А Лавентин наслаждался произведённым эффектом.
Страшно осознавать, что этот ужас происходит из-за моего недосмотра. Лучше бы я остался с Леной, хотя бы не пришлось поминутно о ней волноваться…
«Ну же, скорее», — торопил время, но оно, как назло, замедлилось. Невыносимо долго мы сидели в малом тронном зале. Я ждал, что ещё сотворят безумные новобрачные. Издаваемая дворцом музыка отчаянно фальшивила, выдавая смятение его хозяйки, императрицы. Она славилась способностью контролировать эту громадину, и вдруг такой конфуз…
Ужин тоже тянулся одуряюще долго. Кусок не лез в горло. Я не смотрел в сторону жены Лавентина, чтобы не увидеть, что ко всему прочему она пользоваться столовыми приборами не умеет. А она наверняка не умеет: если Лавентин не позаботился о её платье, то о манерах за столом подавно забыл, даже если сказал, что всё ей объяснил.
Император отлично изображал равнодушие, но по его застывающему взгляду я понимал: он в гневе.
На этот раз Лавентин перешёл все границы: открыто проявил неуважение к императору. Я задыхался от возмущения. Попробовал негодование заесть дичью с вином, но меня мутило.
Собственно, у всех сидевших во главе стола с аппетитом были проблемы.
Я заставлял себя есть. Представлял, что ужинаю с Леной, и ел. Она бы рядом со мной сейчас достойно смотрелась. Но без подготовки я бы её не повёз: некоторые длорки зубасты, они её словесно растерзают, стоит мне отойти.
Утешался тем, что позже, когда мужчины уйдут в отдельный зал, предоставив женщинам возможность наедине поговорить о своих глупостях, я доберусь до Лавентина и, пока его нахальная жёнушка далеко, скажу всё, что думаю о его выходке. Уверен, желающих высказаться будет много.
Лавентин, похоже, тоже был в этом уверен, потому что с нами идти не захотел. Упёрся возле закрывшихся дверей женского зала:
— Я не оставлю жену одну.
Императору хорошо, он первый ушёл на мужскую половину и не обязан реагировать на это безобразие.
— Лавентин, — я попробовал взглядом воззвать его к здравому смыслу. Словами попробовал: — Это женская половина, а ты…
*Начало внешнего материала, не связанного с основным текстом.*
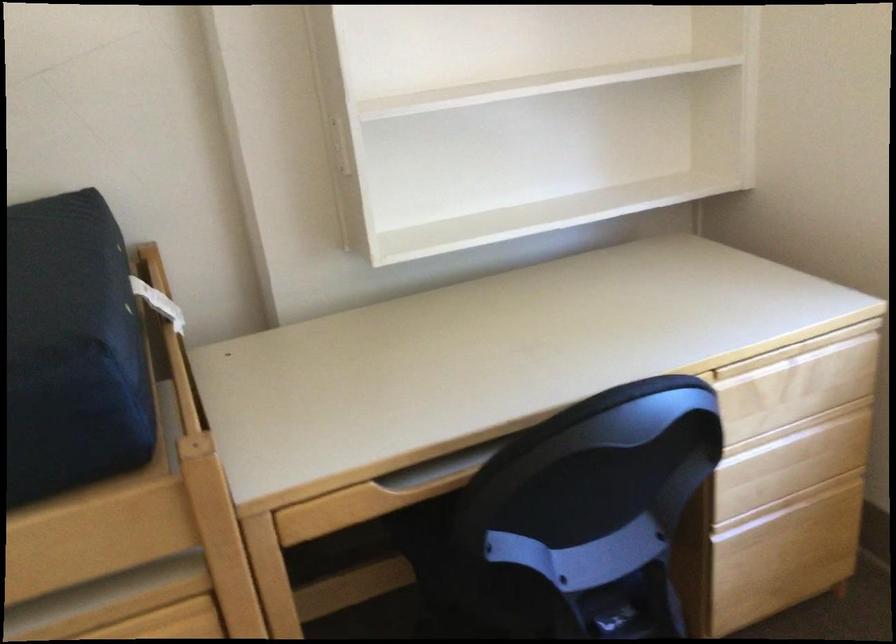 Image resolution: width=896 pixels, height=644 pixels. What do you see at coordinates (431, 489) in the screenshot? I see `the integrated drawer handle` at bounding box center [431, 489]. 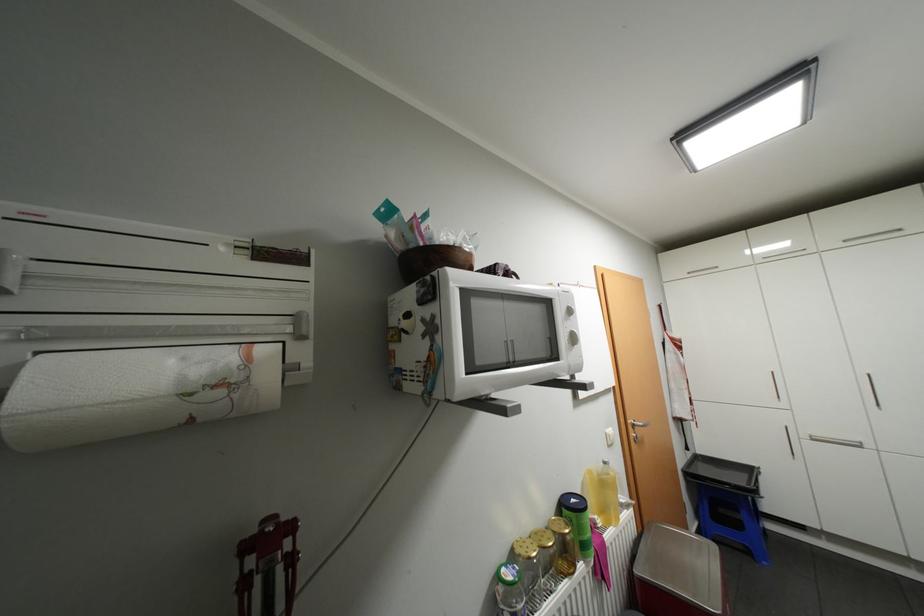 The width and height of the screenshot is (924, 616). Find the location of `silver door handle`. silver door handle is located at coordinates (637, 429). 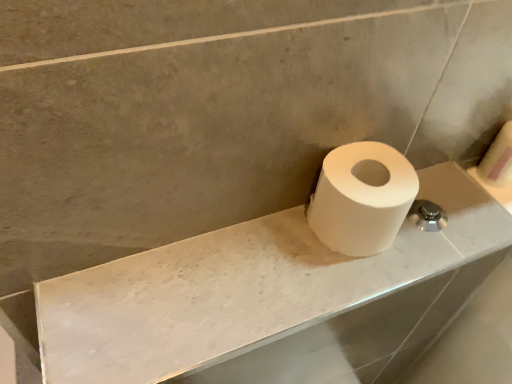 This screenshot has width=512, height=384. What are the coordinates of `blank space situated above white marble counter top at center (from a real-world perspective)` in the screenshot? It's located at (271, 269). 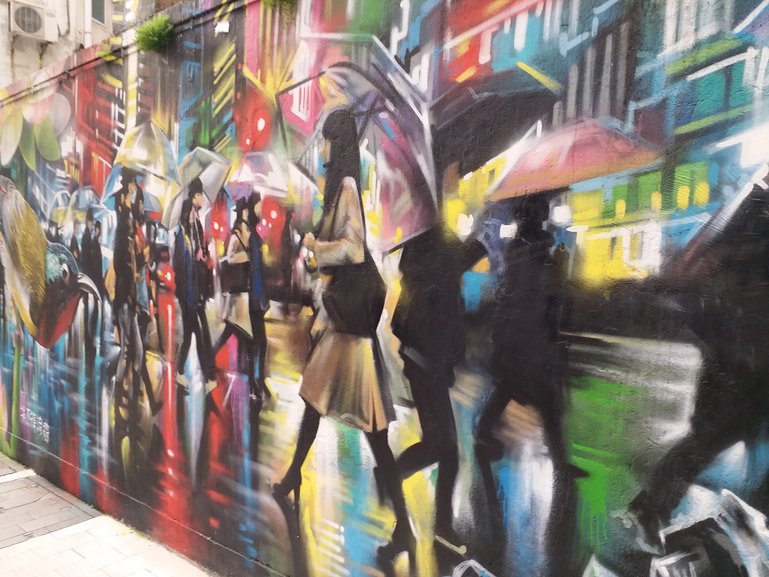 The height and width of the screenshot is (577, 769). In order to click on lights in this screenshot , I will do `click(263, 132)`. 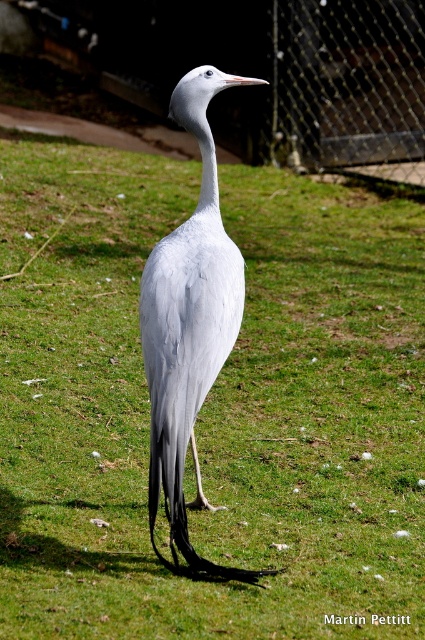 You are a visitor at the zoo and want to take a photo of the gray matte bird at center. The zoo has a rule that visitors must stay at least 2 meters away from any animal. Given that the point representing the bird is located at coordinates point (189, 326), can you determine if you are within the safe distance?

The gray matte bird at center is represented by point (189, 326). Since the coordinates indicate the bird is at the center of the image, you are likely within the required 2 meters distance to comply with the zoo rule. Please move back to ensure safety.

You are observing a crane in a zoo from a distance. You notice two points marked in the image. The first point is at coordinate point (169, 273), and the second is at point (325, 19). Which point is closer to you?

Point (169, 273) is closer to the viewer than point (325, 19).

In the scene shown: You are a zookeeper trying to determine if the gray matte bird at center can fit through the metal mesh fence at upper right. Based on their sizes, can the bird pass through the fence?

The gray matte bird at center is narrower than the metal mesh fence at upper right, so it can potentially pass through the fence. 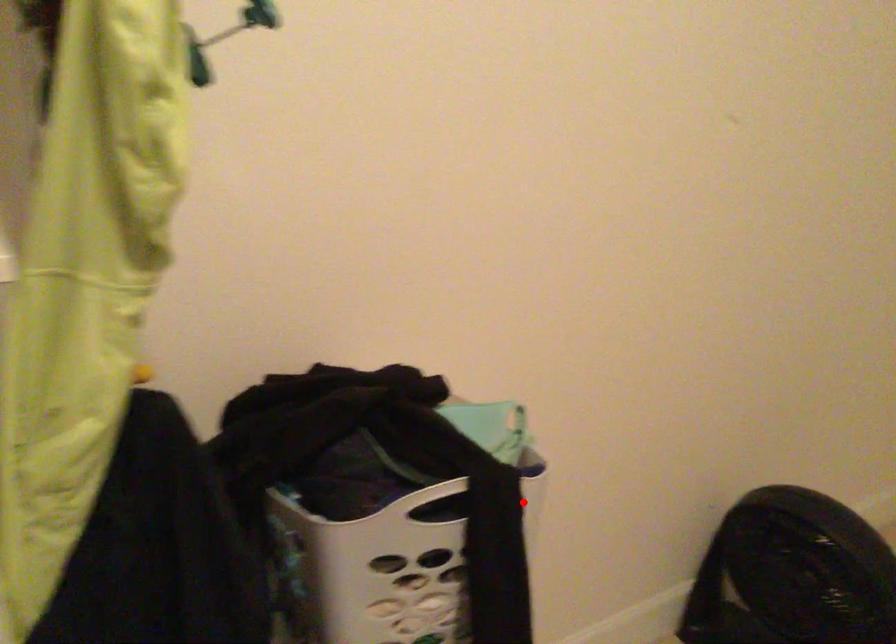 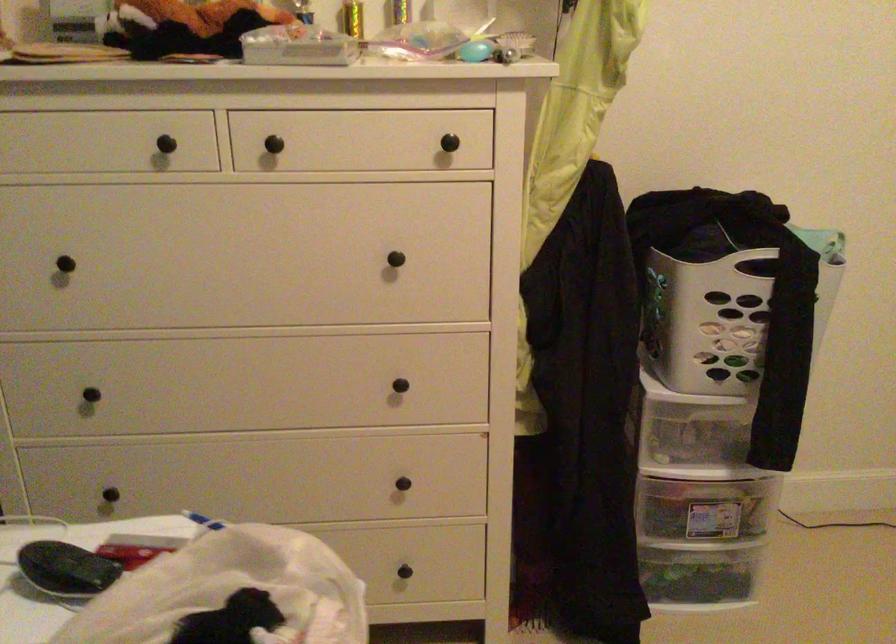 Where in the second image is the point corresponding to the highlighted location from the first image?

(829, 277) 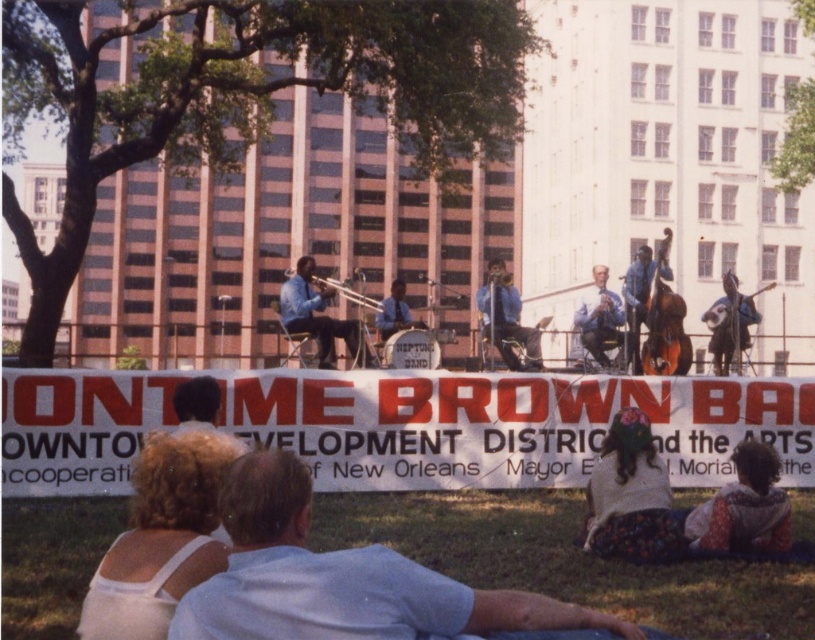 Who is lower down, white cotton shirt at lower center or shiny silver guitar at right?

white cotton shirt at lower center is lower down.

Is point (236, 580) more distant than point (739, 326)?

No, it is not.

At what (x,y) coordinates should I click in order to perform the action: click on white cotton shirt at lower center. Please return your answer as a coordinate pair (x, y). This screenshot has width=815, height=640. Looking at the image, I should click on (341, 579).

Between point (196, 620) and point (670, 234), which one is positioned in front?

Point (196, 620) is more forward.

Is white cotton shirt at lower center to the right of shiny black bass at center from the viewer's perspective?

No, white cotton shirt at lower center is not to the right of shiny black bass at center.

Who is more distant from viewer, [254,534] or [633,352]?

Result: Positioned behind is point [633,352].

Locate an element on the screen. The image size is (815, 640). white cotton shirt at lower center is located at coordinates (341, 579).

Is white fabric at lower left positioned in front of floral fabric dress at lower right?

That is True.

Can you confirm if white fabric at lower left is positioned to the left of floral fabric dress at lower right?

Correct, you'll find white fabric at lower left to the left of floral fabric dress at lower right.

Identify the location of white fabric at lower left. (161, 536). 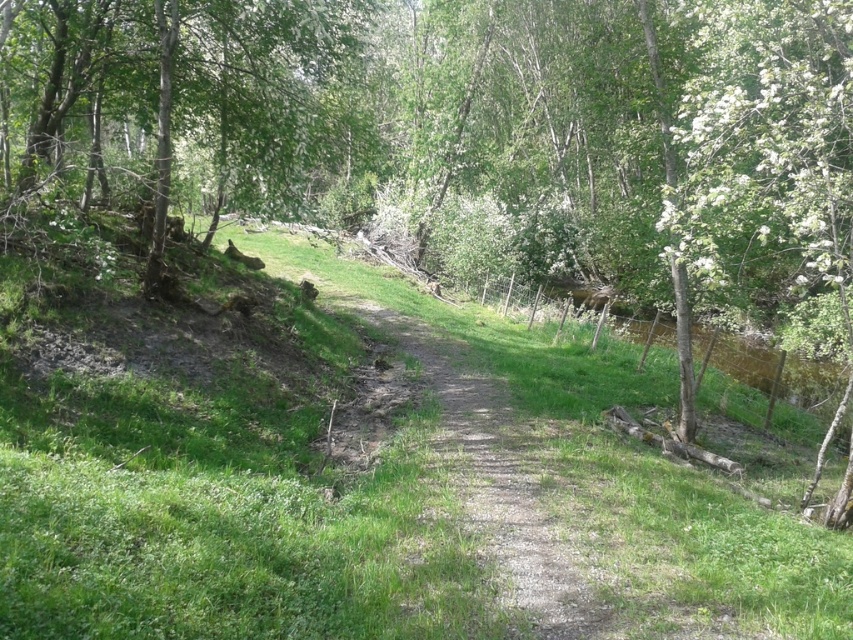 Question: Is green grassy at center bigger than green leafy tree at upper left?

Choices:
 (A) yes
 (B) no

Answer: (B)

Question: Can you confirm if green grassy at center is thinner than dirt/gravel path at center?

Choices:
 (A) no
 (B) yes

Answer: (A)

Question: Which of the following is the farthest from the observer?

Choices:
 (A) (24, 13)
 (B) (393, 436)
 (C) (517, 563)

Answer: (B)

Question: Is green leafy tree at upper left below dirt/gravel path at center?

Choices:
 (A) yes
 (B) no

Answer: (B)

Question: Among these objects, which one is nearest to the camera?

Choices:
 (A) dirt/gravel path at center
 (B) green leafy tree at upper left
 (C) green grassy at center

Answer: (C)

Question: Which point is closer to the camera?

Choices:
 (A) green leafy tree at upper left
 (B) green grassy at center
 (C) dirt/gravel path at center

Answer: (B) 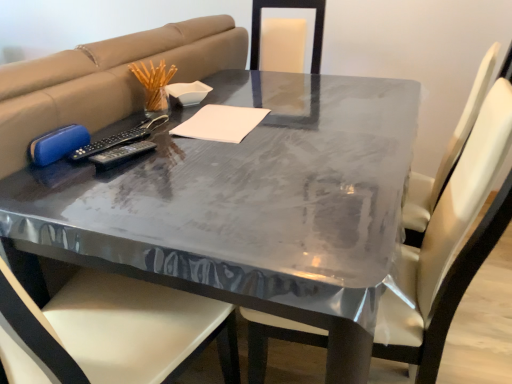 The height and width of the screenshot is (384, 512). In order to click on free location to the right of black plastic remote at center in this screenshot , I will do `click(191, 162)`. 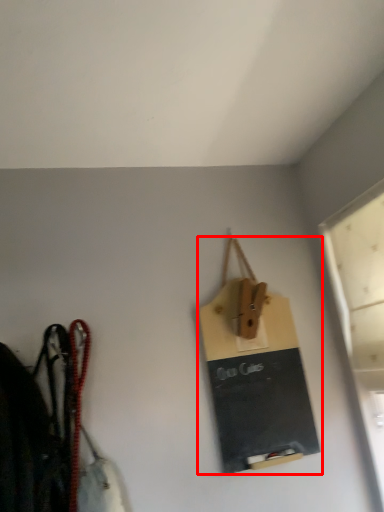 Question: From the image's perspective, what is the correct spatial positioning of handbag (annotated by the red box) in reference to window?

Choices:
 (A) below
 (B) above

Answer: (A) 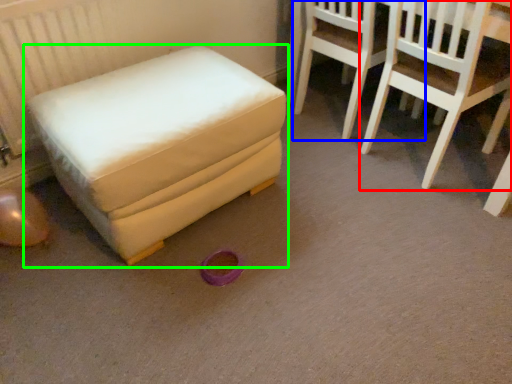 Question: Which is farther away from chair (highlighted by a red box)? chair (highlighted by a blue box) or furniture (highlighted by a green box)?

Choices:
 (A) chair
 (B) furniture

Answer: (B) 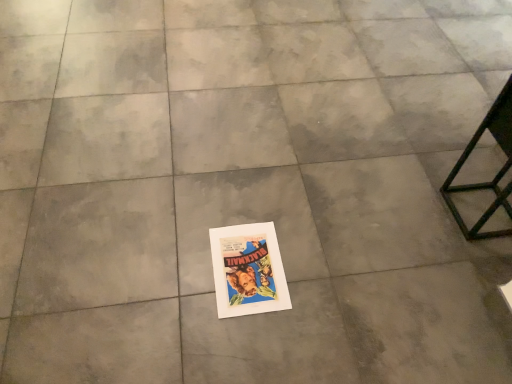 Where is `empty space that is ontop of vibrant paper poster at center (from a real-world perspective)`? empty space that is ontop of vibrant paper poster at center (from a real-world perspective) is located at coordinates (250, 266). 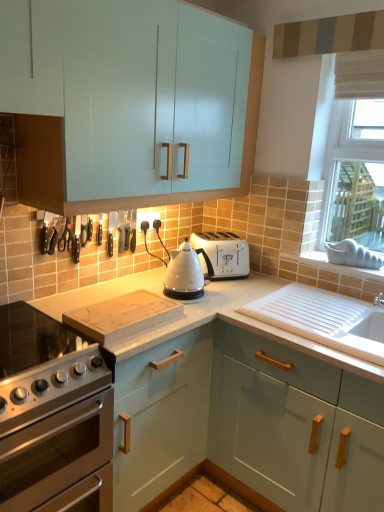 Question: Is the depth of wooden cutting board at center less than that of white fabric window at upper right?

Choices:
 (A) no
 (B) yes

Answer: (B)

Question: Is wooden cutting board at center thinner than white fabric window at upper right?

Choices:
 (A) no
 (B) yes

Answer: (A)

Question: Can you confirm if wooden cutting board at center is bigger than white fabric window at upper right?

Choices:
 (A) no
 (B) yes

Answer: (A)

Question: Is wooden cutting board at center completely or partially outside of white fabric window at upper right?

Choices:
 (A) yes
 (B) no

Answer: (A)

Question: Considering the relative sizes of wooden cutting board at center and white fabric window at upper right in the image provided, is wooden cutting board at center smaller than white fabric window at upper right?

Choices:
 (A) yes
 (B) no

Answer: (A)

Question: Is satin silver gas stove at lower left inside or outside of white ceramic sink at lower right?

Choices:
 (A) outside
 (B) inside

Answer: (A)

Question: Is satin silver gas stove at lower left taller or shorter than white ceramic sink at lower right?

Choices:
 (A) tall
 (B) short

Answer: (A)

Question: In the image, is satin silver gas stove at lower left on the left side or the right side of white ceramic sink at lower right?

Choices:
 (A) right
 (B) left

Answer: (B)

Question: Considering their positions, is satin silver gas stove at lower left located in front of or behind white ceramic sink at lower right?

Choices:
 (A) behind
 (B) front

Answer: (B)

Question: Is satin silver gas stove at lower left bigger or smaller than stainless steel oven at lower left?

Choices:
 (A) big
 (B) small

Answer: (B)

Question: Is point (33, 308) positioned closer to the camera than point (100, 393)?

Choices:
 (A) closer
 (B) farther

Answer: (B)

Question: Considering the positions of satin silver gas stove at lower left and stainless steel oven at lower left in the image, is satin silver gas stove at lower left taller or shorter than stainless steel oven at lower left?

Choices:
 (A) tall
 (B) short

Answer: (B)

Question: Is satin silver gas stove at lower left in front of or behind stainless steel oven at lower left in the image?

Choices:
 (A) front
 (B) behind

Answer: (B)

Question: Considering the positions of satin silver gas stove at lower left and glossy teal cabinet at lower right, which is the first cabinetry in bottom-to-top order, in the image, is satin silver gas stove at lower left taller or shorter than glossy teal cabinet at lower right, which is the first cabinetry in bottom-to-top order,?

Choices:
 (A) tall
 (B) short

Answer: (B)

Question: From the image's perspective, is satin silver gas stove at lower left located above or below glossy teal cabinet at lower right, which is the first cabinetry in bottom-to-top order?

Choices:
 (A) above
 (B) below

Answer: (A) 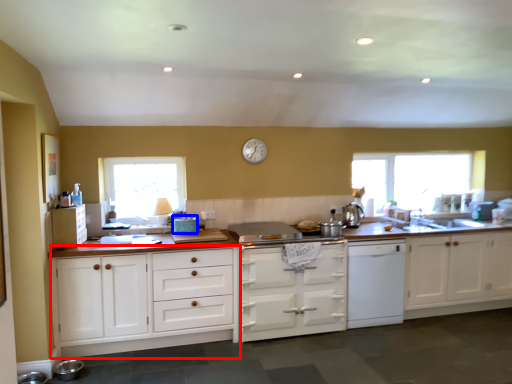 Question: Among these objects, which one is nearest to the camera, cabinetry (highlighted by a red box) or appliance (highlighted by a blue box)?

Choices:
 (A) cabinetry
 (B) appliance

Answer: (A) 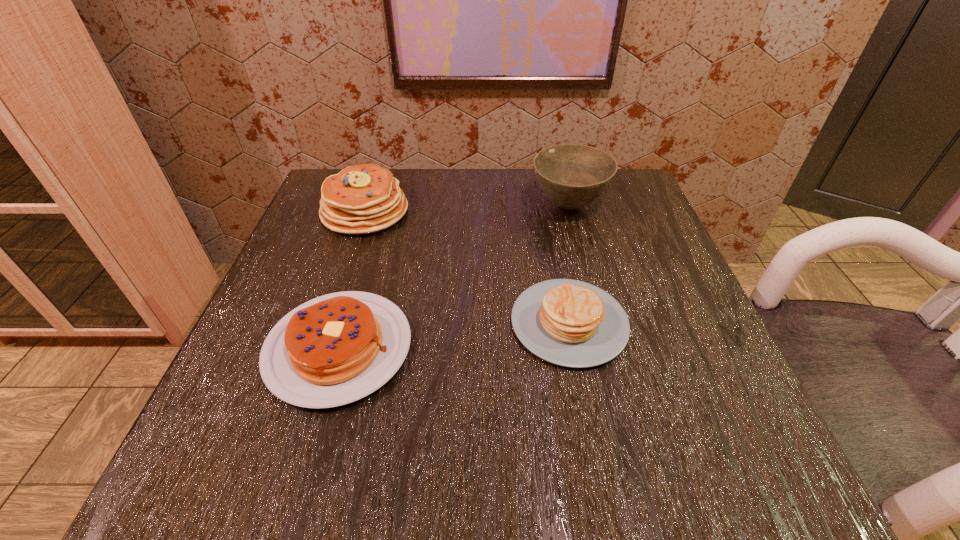 Find the location of `bowl`. bowl is located at coordinates (572, 176).

I want to click on the farthest pancake, so click(361, 199).

Locate an element on the screen. The height and width of the screenshot is (540, 960). the rightmost pancake is located at coordinates (570, 323).

Find the location of a particular element. free point located on the left of the bowl is located at coordinates (454, 205).

Where is `vacant space located on the right of the tallest pancake`? The height and width of the screenshot is (540, 960). vacant space located on the right of the tallest pancake is located at coordinates (509, 212).

Locate an element on the screen. This screenshot has width=960, height=540. vacant position located on the back of the rightmost pancake is located at coordinates (548, 216).

Identify the location of bowl located at the far edge. (572, 176).

The image size is (960, 540). Identify the location of pancake present at the far edge. (361, 199).

Identify the location of bowl present at the right edge. The height and width of the screenshot is (540, 960). (572, 176).

Identify the location of pancake that is at the right edge. This screenshot has height=540, width=960. (570, 323).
— Видимо решил покинуть мужской стан, — хмыкнул проходивший мимо военный министр Алвер. — Что ж, женщине капризы в стиле Лавентина простительны.
— Мужчине непростительно оставлять женщину в беде, — спокойно заметил Лавентин и толкнул дверь.
Та не поддалась. Похоже, вход для длоров на женскую половину императрица (бедные её нервы, у меня до сих пор мороз по коже от тех искажённых мелодий) предусмотрительно заблокировала.
— Пойдём, — предложил я спокойнее: всё, деваться Лавентину некуда.
— Сейчас, — рассеянно отозвался он и пошёл в противоположную малому мужскому залу сторону.
Следовало идти за ним, проследить, чтобы глупостей не наделал… Висок начало ломить болью. Не хочу.
Развернулся в противоположную сторону: почти все перебрались в малый зал. Опаздывающие поглядывали на меня. Многим до дрожи интересно знать, женюсь я или нет, а находиться среди стольких любопытствующих — та ещё пытка.